With respect, there are two glaring misdirections in this passage. In the first place, it is wrong to say that a husband can frustrate and vitiate a divorce by refusing to accept the dowry back. This is not the Luo law. As I understand it, customary elders could in the traditional system sanction a divorce and then order the girl’s father to return the dowry. So long as the father is willing to return it to the husband, that is sufficient. The rule as stated by the magistrate is wrong; and, in any event, if it were the law it would be contrary to justice and good conscience because it would make a wife her husband’s prisoner forever. The old Court of Review so held in a number of cases, and I fully agree.
Secondly, the whole approach of the magistrate in this case was a “statutory” one, rather than a “customary” one. His sole concern appears to have been whether the “alleged grounds were proved on a balance of probability.”
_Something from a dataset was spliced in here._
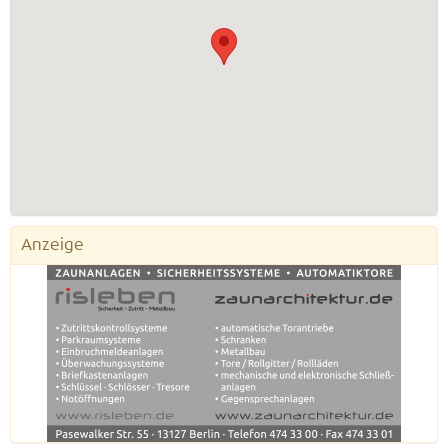
Anzeige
Divorce under customary law does not solely turn on establishing grounds.
Reasons are advanced; but they are only some of the things to be taken into account. Other matters to be considered (and which are, perhaps, more important) are (a) the existence and number of children, (b) the ability and willingness of the wife’s father to return the dowry, and (c) generally whether the marriage has irretrievably broken down.
If the magistrate had looked at this marriage in this light I am sure that he would have granted a divorce in this case. It is obvious that, although there was no cruelty in the statutory sense, the marriage was by no means a happy one. It is clear that the appellant resented the fact that the respondent took other wives; and that there were continual quarrels with at least one of the co-wives. The respondent is clearly a conceited man who thinks that he can do no wrong. Although he allowed his wife to go to church on Sundays he insisted that she should be back early enough to cook his meals. He may, as he says, still love his wife; but obviously this is not reciprocal.
That apart, however, it seems to me that the conditions which obtained were extremely conducive to the grant of a customary divorce. First, the appellant had no children. Second, her father was willing to return the dowry; and actually offered it to the respondent. Third, the marriage had clearly broken down. The wife left the husband in August 1976 and returned to her father’s home. At the time of the lower court judgment dated 3rd August 1978 the parties had been living apart for two years, and now for over three years. There is absolutely no hope of reconciliation.
The marriage is obviously dead to all intents and purposes.
I would therefore allow this appeal with costs here and in the court below.
I would set aside the judgment of the District Magistrate II dated 3rd August 1978 and I declare the marriage between the appellant and the respondent dissolved.
Dated and delivered at Kisii this 19th day of October 1979.